Nothing shocking here, except for Ed Reed ranking 1st. I woulda figured it was Sean
In this week's installment of overrated and underrated players, I will be taking a look at the safety position. When I grade safeties, it is primarily based on their coverage skills, not their run-support skills, although I do take the run-support skills into account.
I also break down safeties into two positional categories: run safety and coverage safety. I use those terms instead of the strong and free safety terms because I think they better identify what each safety is responsible for.
The safety position also has a unique coverage metric that I call the deep-assist coverage metric. This metric is used to distinguish when a safety is helping another player cover a receiver over the top. In addition to that metric, I also use the direct coverage metric when the safety is directly responsible for covering a receiver one on one.
The deep assist metric is the most important coverage metric for a coverage safety because that is the primary responsibility of that position. The direct coverage metric comes up more often with run safeties because they spend more of their time near the line of scrimmage at the snap, but they also have their share of deep assist plays. I also will combine these metrics together to measure a player's overall coverage skills as well.
As usual, the overrated and underrated rankings are based on the 2006 metrics when compared to the player's perceived performance level.
Reed's metrics were terrible last year. His 14.9 combined YPA was the fifth-worst in the league among coverage safeties. He gave up the third-highest number of total yards. He had the fourth-most bomb passes thrown his way and the third-worst YPA at that depth level.
I know there are those who will say that the game broadcast tapes don't show everything that Reed does and that these numbers are anomalies, but let me throw this out in my defense. Carson Palmer said that Reed often doesn't play his coverage and thinks he knows what's coming. Palmer also commented that Reed can get frustrated when the offense is getting some things going and will try to come up and make a play and lose his responsibilities because of it. Palmer was able to exploit Reed's impatience in Week 13, when he connected on a flea-flicker pass to T.J. Houshmandzadeh for a 40-yard touchdown.
The metrics show that Palmer isn't the only quarterback who knows Reed's coverage weaknesses. That is why I believe Reed is the most overrated safety in the league.
Taylor made the Pro Bowl as an injury replacement, but the metrics make it clear he didn't earn the spot. He ranked 20th in both deep assist YPA and deep assist success percentage. He did even worse when in direct coverage, as his 10.7 YPA in those situations was the seventh worst in the NFL last year. He also gave up the second-most total yards of any coverage safety. Taylor did do a lot more to support the run last year than he did in years past, but even taking that into account, he really wasn't a Pro Bowl-level coverage safety last year.
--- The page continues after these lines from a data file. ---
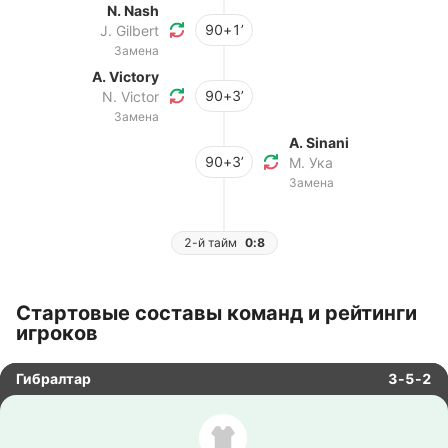
N. Nash
90+1’
J. Gilbert
Замена
A. Victory
90+3’
N. Victor
Замена
A. Sinani
90+3’
М. Ука
Замена
2-й тайм
0:8
Стартовые составы команд и рейтинги
игроков
Гибралтар
3-5-2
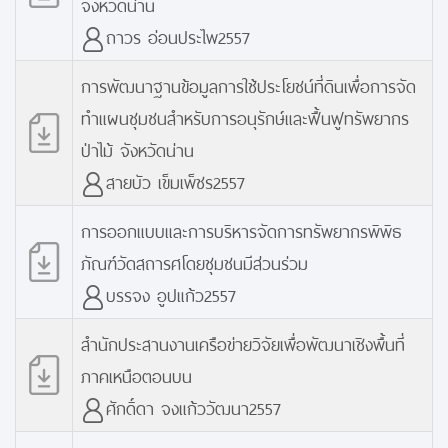
จังหวัดน่าน
ถาวร อ่อนประไพ2557
การพัฒนาฐานข้อมูลการใช้ประโยชน์ที่ดินเพื่อการจัด
ทำแผนชุมชนสำหรับการอนุรักษ์และฟื้นฟูทรัพยากร
ป่าไม้ จังหวัดน่าน
สายบัว เข็มเพ็ชร2557
การออกแบบและการบริหารจัดการทรัพยากรพิพิธ
ภัณฑ์วัดสถารศโดยชุมชนมีส่วนร่วม
บรรจง อูปแก้ว2557
สำนักประสานงานเครือข่ายวิจัยเพื่อพัฒนาเชิงพื้นที่
ภาคเหนือตอนบน
ศักดิ์ดา จงแก้ววัฒนา2557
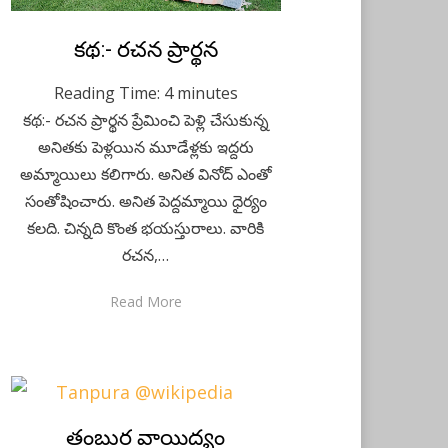
Posted
కథ:- రచన ప్రార్థన
March 20, 2023
Telugu
on
Reading Time:
4
minutes
కథ:- రచన ప్రార్థన ప్రేమించి పెళ్లి చేసుకున్న
అనితకు పెళ్లయిన మూడేళ్లకు ఇద్దరు
అమ్మాయిలు కలిగారు. అనిత వినోద్ ఎంతో
సంతోషించారు. అనిత పెద్దమ్మాయి ధైర్యం
కలది. చిన్నది కొంత భయస్తురాలు. వారికి
రచన,…
Read More
Posted
తంబుర వాయిద్యం
March 7, 2023
Telugu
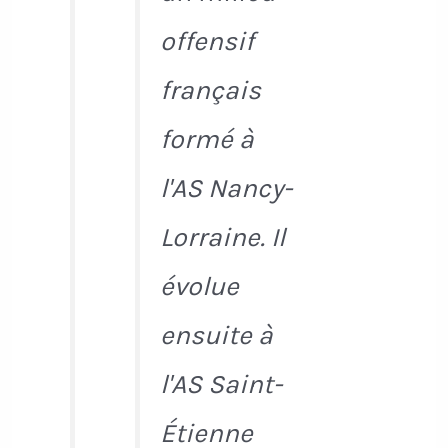
offensif
français
formé à
l'AS Nancy-
Lorraine. Il
évolue
ensuite à
l'AS Saint-
Étienne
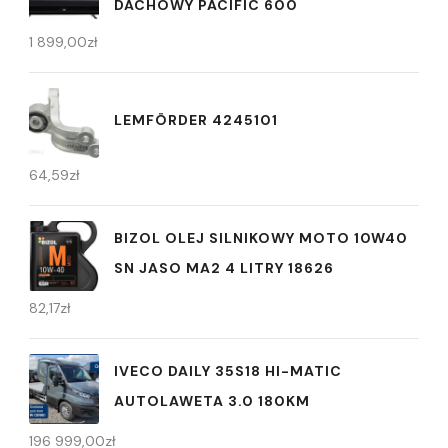
DACHOWY PACIFIC 600
1 899,00
zł
LEMFÖRDER 4245101
64,59
zł
BIZOL OLEJ SILNIKOWY MOTO 10W40
SN JASO MA2 4 LITRY 18626
82,17
zł
IVECO DAILY 35S18 HI-MATIC
AUTOLAWETA 3.0 180KM
196 999,00
zł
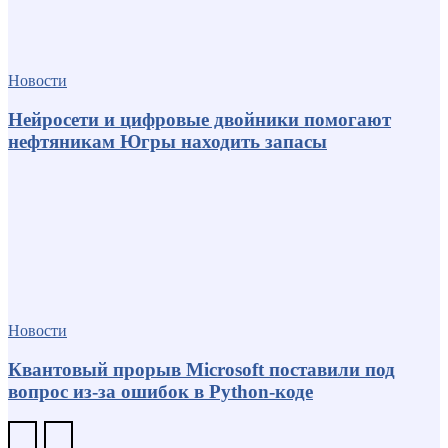
Новости
Нейросети и цифровые двойники помогают
нефтяникам Югры находить запасы
Новости
Квантовый прорыв Microsoft поставили под
вопрос из-за ошибок в Python-коде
Dwight Smith: Smith gets a lot of credit for making big plays, but his 12.3 overall YPA was 30th-worst in the league.
Erik Coleman: Coleman tends to be mentioned in the same breath as Kerry Rhodes because he plays in the same secondary, but his 44.7 percent success percentage was the fifth worst among coverage safeties last year.
Ken Hamlin: Is being touted as something of a savior for Dallas, but his 10.4 deep assist YPA ranked only 19th among coverage safeties last year.
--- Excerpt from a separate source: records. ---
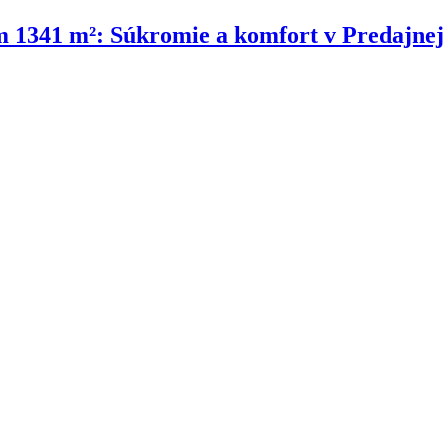
 1341 m²: Súkromie a komfort v Predajnej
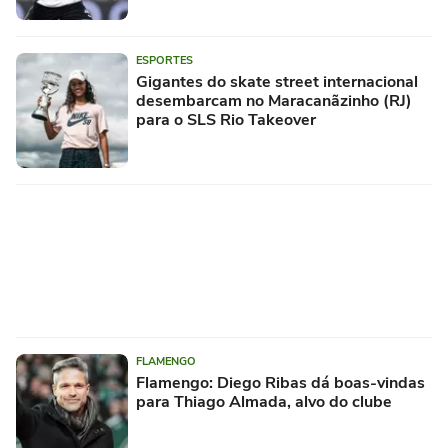
ESPORTES
Gigantes do skate street internacional
desembarcam no Maracanãzinho (RJ)
para o SLS Rio Takeover
FLAMENGO
Flamengo: Diego Ribas dá boas-vindas
para Thiago Almada, alvo do clube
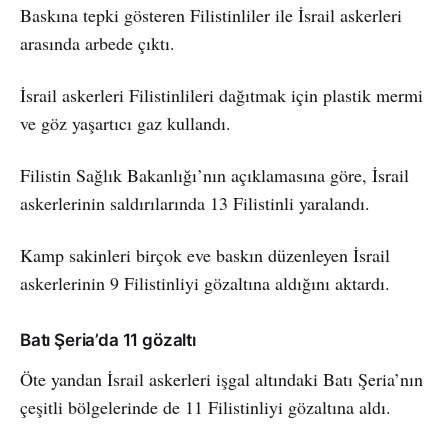
Baskına tepki gösteren Filistinliler ile İsrail askerleri
arasında arbede çıktı.
İsrail askerleri Filistinlileri dağıtmak için plastik mermi
ve göz yaşartıcı gaz kullandı.
Filistin Sağlık Bakanlığı’nın açıklamasına göre, İsrail
askerlerinin saldırılarında 13 Filistinli yaralandı.
Kamp sakinleri birçok eve baskın düzenleyen İsrail
askerlerinin 9 Filistinliyi gözaltına aldığını aktardı.
Batı Şeria’da 11 gözaltı
Öte yandan İsrail askerleri işgal altındaki Batı Şeria’nın
çeşitli bölgelerinde de 11 Filistinliyi gözaltına aldı.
Russell had the second-best overall YPA of any coverage safety last year. He also placed in the top eight in YPA in both the direct coverage and deep assist coverage metrics. Add those to his No. 14 ranking in overall success percentage and it shows that the Seahawks might have found a gem in Russell.
Kaesviharn mostly played run safety with Cincinnati in 2006, but he likely will play coverage safety in New Orleans. The metrics say his transition to that position should be very smooth. Kaesviharn's 5.8 overall YPA was the sixth-best among run safeties. He also posted a 6.3 YPA on deep assist plays, a total that was the 10th best in that category. If these metrics are any indication, Kaesviharn might give Josh Bullocks a run for his money for the starting coverage safety spot.
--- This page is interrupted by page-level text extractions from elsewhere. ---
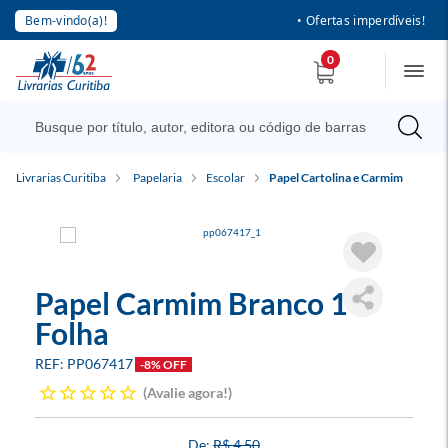
Bem-vindo(a)!
• Ofertas imperdíveis!
0
Livrarias Curitiba
Papelaria
Escolar
Papel Cartolina e Carmim
Papel Carmim Branco 1
Folha
PP067417
-8% OFF
Avalie agora!
R$ 4,50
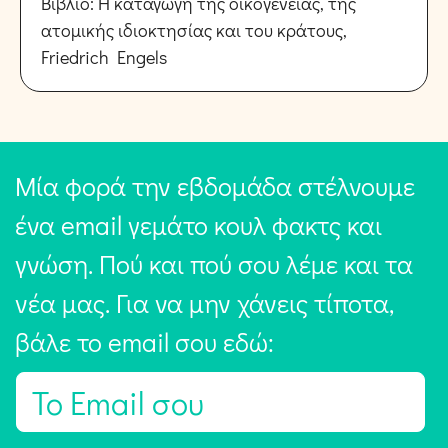
Βιβλίο: Η καταγωγή της οικογένειας, της
ατομικής ιδιοκτησίας και του κράτους,
Friedrich Engels
Μία φορά την εβδομάδα στέλνουμε
ένα email γεμάτο κουλ φακτς και
γνώση. Πού και πού σου λέμε και τα
νέα μας. Για να μην χάνεις τίποτα,
βάλε το email σου εδώ:
E
m
a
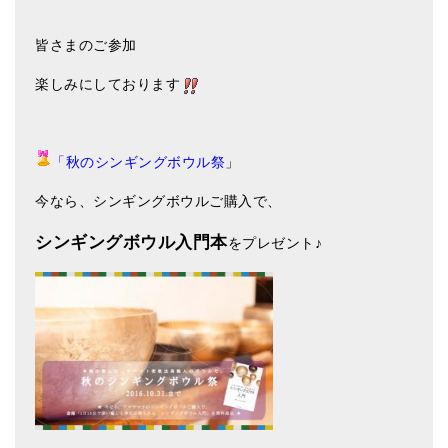
皆さまのご参加
楽しみにしております
「秋のシンギングボウル祭
」
今なら、シンギングボウルご購入で、
シンギングボウル入門本
をプレゼント♪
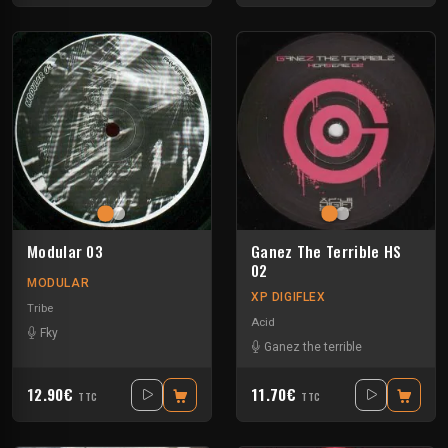
Modular 03
Ganez The Terrible HS
02
MODULAR
XP DIGIFLEX
Tribe
Acid
Fky
Ganez the terrible
12.90€
11.70€
TTC
TTC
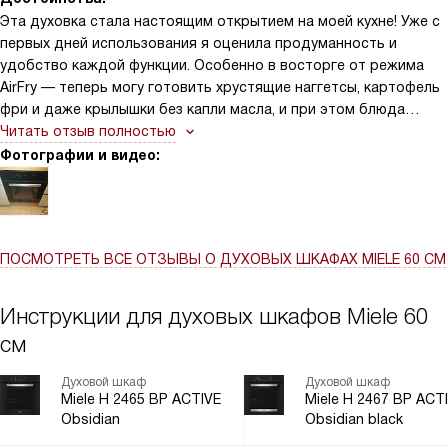
— всё под контролем. Семисегментный дисплей EasyControl
Эта духовка стала настоящим открытием на моей кухне! Уже с
прост в использовании, а автоматические программы
первых дней использования я оценила продуманность и
действительно упрощают процесс приготовления: выбрала
удобство каждой функции. Особенно в восторге от режима
блюдо — и духовка сама подбирает оптимальный режим.
AirFry — теперь могу готовить хрустящие наггетсы, картофель
фри и даже крылышки без капли масла, и при этом блюда
получаются сочными внутри и золотистыми снаружи. Очень
Читать отзыв полностью
радует и функция «Конвекция Плюс»: она равномерно
Фотографии и видео:
распределяет тепло по всем пяти уровням, благодаря чему
даже при готовке сразу нескольких блюд (например, запеканки,
курицы и овощей) всё пропекается идеально. Семисегментный
дисплей EasyControl интуитивно понятен, а возможность
ПОСМОТРЕТЬ ВСЕ ОТЗЫВЫ
О ДУХОВЫХ ШКАФАХ MIELE 60 СМ
задать пошаговое приготовление особенно помогает, когда
готовишь сложные блюда — духовка сама переключает
режимы и температуру. Ещё отмечу быстрый разогрев: всего
Инструкции для духовых шкафов Miele 60
за пару минут она достигает нужной температуры, что
см
экономит время и нервы в будние дни.
Духовой шкаф
Духовой шкаф
Miele H 2465 BP ACTIVE
Miele H 2467 BP ACT
Obsidian
Obsidian black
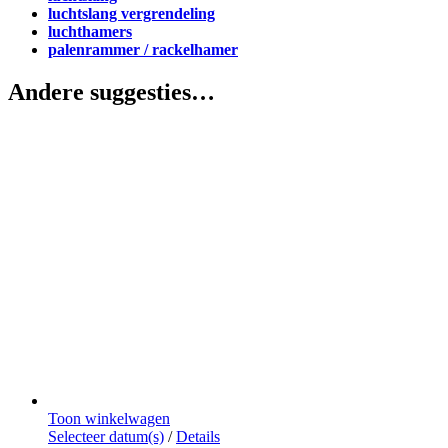
luchtslang vergrendeling
luchthamers
palenrammer / rackelhamer
Andere suggesties…
Toon winkelwagen
Dit
Selecteer datum(s)
/
Details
Mike Minter: Minter's 5.1 overall YPA ranked third among coverage safeties last year. He is being moved to run safety and his metrics say he should be a good fit there from a coverage standpoint.
Jarrad Page: Injuries forced Page into the lineup as a rookie last year, but he was able to hold his own. Page faced only 19 passes, but allowed a meager 5.4 YPA on them.
Nick Ferguson: Ferguson played in only 10 games last year due to injuries, but he posted tremendous metrics during that time. His 4.2 YPA was third best among run safeties and his 76.5 percent success percentage was second best.